Buying guide

Best TVs for Gaming

The best gaming TV pairs low input lag and a high refresh rate with a panel that looks great in your room. Here's what actually matters for PS5, Xbox, and PC — and the PickGrade picks that nail it.

Best TVs for GamingTake the TV quiz

What makes a TV great for gaming

Four things matter most: HDMI 2.1 ports (for 4K/120Hz from a PS5, Xbox Series X, or a modern GPU), a high refresh rate (120Hz is the floor; 144Hz+ helps PC players), VRR (variable refresh rate, including G-Sync and FreeSync) to kill screen tearing, and low input lag with an automatic game mode (ALLM). Panel type matters too: OLED gives near-instant pixel response and perfect blacks for dark games, while a bright mini-LED holds up better in a sunlit room. Count your devices — if you'll plug in two consoles and a soundbar, the number of HDMI 2.1 ports becomes the real differentiator.

The picks

LG C5 OLED — best all-round gaming TV (PickGrade 9.0). Four HDMI 2.1 ports at up to 144Hz, VRR with G-Sync and FreeSync, and input lag near 10ms, on a perfect-black OLED panel. The easiest TV to recommend if you split time between consoles, a gaming PC, and movies.
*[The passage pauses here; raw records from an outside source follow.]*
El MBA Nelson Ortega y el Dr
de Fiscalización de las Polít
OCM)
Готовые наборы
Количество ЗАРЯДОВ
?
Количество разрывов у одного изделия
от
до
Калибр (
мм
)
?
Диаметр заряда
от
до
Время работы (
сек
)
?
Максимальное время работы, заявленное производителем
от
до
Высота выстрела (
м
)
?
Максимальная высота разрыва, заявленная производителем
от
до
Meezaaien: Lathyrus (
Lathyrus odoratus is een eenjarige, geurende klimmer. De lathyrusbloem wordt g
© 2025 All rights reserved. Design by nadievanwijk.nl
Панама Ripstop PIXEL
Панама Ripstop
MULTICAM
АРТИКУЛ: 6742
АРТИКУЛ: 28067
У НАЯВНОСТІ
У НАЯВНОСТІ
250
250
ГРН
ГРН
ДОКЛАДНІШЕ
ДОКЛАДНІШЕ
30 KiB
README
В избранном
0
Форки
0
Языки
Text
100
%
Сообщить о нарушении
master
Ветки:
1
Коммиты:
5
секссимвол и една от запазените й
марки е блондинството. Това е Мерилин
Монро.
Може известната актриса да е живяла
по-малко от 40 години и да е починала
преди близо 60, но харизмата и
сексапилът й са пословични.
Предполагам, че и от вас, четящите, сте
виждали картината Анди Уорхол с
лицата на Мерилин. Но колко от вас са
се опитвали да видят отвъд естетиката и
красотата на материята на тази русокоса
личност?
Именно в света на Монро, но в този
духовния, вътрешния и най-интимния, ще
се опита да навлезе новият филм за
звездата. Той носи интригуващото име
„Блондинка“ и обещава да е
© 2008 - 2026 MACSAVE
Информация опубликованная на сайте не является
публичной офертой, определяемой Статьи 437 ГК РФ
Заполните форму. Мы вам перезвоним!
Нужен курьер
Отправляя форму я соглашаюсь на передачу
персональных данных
Samsung S95F OLED — brightest gaming OLED (PickGrade 9.2). A 165Hz QD-OLED with four HDMI 2.1 ports and the best anti-glare screen on the market, so it stays playable in bright rooms. The catch for gamers: no Dolby Vision.

TCL QM8K — best value (PickGrade 8.6). 144Hz (288Hz at lower resolution), VRR and ALLM, and huge mini-LED brightness for big, bright rooms — at well under OLED money. The trade-off is only two HDMI 2.1 ports.

Sony Bravia 9 — best processing for bright rooms (PickGrade 8.8). Reference brightness and superb motion for sports and cinematic games, but only two of its HDMI ports are 2.1 and it tops out at 120Hz — fine for consoles, less ideal for high-refresh PC gaming.

Console-specific notes

For a PS5 or Xbox Series X, any of these handles 4K/120Hz over HDMI 2.1 — just connect to a 2.1 port and turn on game mode. On the two-port sets (TCL, Sony), plan your inputs so a soundbar's eARC port doesn't eat one of your 2.1 slots.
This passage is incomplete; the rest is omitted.